The workshop explores the effects of democratic backsliding in select European countries on their penal policies.

The workshop will bring together academics (experts in criminal law, criminology, criminal justice, and political science) from Central and East-European countries (Czech Republic, Hungary, Poland, Serbia, and Slovenia) that have in the past decade experienced – to various degrees – a reversal of achievements that were accomplished in the process of democratisation after the fall of Communism.

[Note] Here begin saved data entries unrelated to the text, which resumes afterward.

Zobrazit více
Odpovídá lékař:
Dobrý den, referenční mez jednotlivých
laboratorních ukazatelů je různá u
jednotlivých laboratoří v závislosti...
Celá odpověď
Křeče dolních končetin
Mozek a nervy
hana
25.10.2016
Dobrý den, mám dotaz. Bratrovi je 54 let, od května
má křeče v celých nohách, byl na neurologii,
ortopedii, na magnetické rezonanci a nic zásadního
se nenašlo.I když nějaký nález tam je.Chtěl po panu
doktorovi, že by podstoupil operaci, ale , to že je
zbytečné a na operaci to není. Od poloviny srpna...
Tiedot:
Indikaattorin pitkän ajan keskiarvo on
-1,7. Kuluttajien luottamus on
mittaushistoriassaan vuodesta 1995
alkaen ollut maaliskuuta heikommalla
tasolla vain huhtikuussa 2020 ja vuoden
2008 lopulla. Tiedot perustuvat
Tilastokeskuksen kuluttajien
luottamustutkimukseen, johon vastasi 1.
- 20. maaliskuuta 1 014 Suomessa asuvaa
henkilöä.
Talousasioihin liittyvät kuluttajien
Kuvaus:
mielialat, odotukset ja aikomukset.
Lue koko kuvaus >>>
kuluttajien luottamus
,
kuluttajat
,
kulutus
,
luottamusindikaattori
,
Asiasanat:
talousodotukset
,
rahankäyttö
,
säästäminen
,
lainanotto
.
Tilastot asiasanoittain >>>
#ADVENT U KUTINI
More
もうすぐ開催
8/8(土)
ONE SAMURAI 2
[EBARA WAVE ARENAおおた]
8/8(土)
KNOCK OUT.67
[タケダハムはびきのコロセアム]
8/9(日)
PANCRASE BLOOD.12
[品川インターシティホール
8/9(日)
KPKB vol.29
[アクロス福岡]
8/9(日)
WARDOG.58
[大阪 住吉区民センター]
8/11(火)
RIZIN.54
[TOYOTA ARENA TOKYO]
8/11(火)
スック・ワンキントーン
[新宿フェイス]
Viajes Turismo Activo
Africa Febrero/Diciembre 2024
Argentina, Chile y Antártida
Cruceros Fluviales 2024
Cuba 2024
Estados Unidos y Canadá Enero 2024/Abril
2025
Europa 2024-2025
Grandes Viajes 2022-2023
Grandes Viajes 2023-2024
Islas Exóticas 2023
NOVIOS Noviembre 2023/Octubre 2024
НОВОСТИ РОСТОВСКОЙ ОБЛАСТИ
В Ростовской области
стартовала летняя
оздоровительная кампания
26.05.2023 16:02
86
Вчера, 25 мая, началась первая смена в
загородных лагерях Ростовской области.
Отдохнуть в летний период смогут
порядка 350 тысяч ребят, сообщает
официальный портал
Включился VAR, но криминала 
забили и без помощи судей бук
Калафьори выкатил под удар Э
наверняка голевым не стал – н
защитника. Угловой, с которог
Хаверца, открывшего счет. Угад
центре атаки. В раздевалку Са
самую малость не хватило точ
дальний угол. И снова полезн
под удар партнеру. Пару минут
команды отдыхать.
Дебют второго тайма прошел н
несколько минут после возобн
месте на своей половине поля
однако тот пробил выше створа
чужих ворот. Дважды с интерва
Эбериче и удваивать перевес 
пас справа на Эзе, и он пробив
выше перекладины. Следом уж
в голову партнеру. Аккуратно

The main aim of the workshop is to study how the social, economic, and political changes that are constitutive of the process of ‘backsliding’ impact on and manifest themselves in diverse components of the penal sphere (penal polices, practices, values, behaviour of penal actors and so on). In addition, the workshop focuses on specific issues such as, for example, the effects of populism and punitiveness on the penal sector, and seeks to assess whether ongoing social issues in the region – such as migration, security and COVID – have complemented or substituted the focus on crime as a social concern.

Admission is free but registration is required.

Register to attend in person.

Register to attend online.

Democratic backsliding and penal policy in Europe

Workshop, 13 June 2023

10.00-10.30 Coffee

10.30-10.45 Welcome and introduction to the workshop

10.45-11.30 Zsolt Boda, Research Professor/Director General, Centre for Social Sciences, Budapest, Hungary

Penal populism and democratic backsliding in Hungary – Is there a link?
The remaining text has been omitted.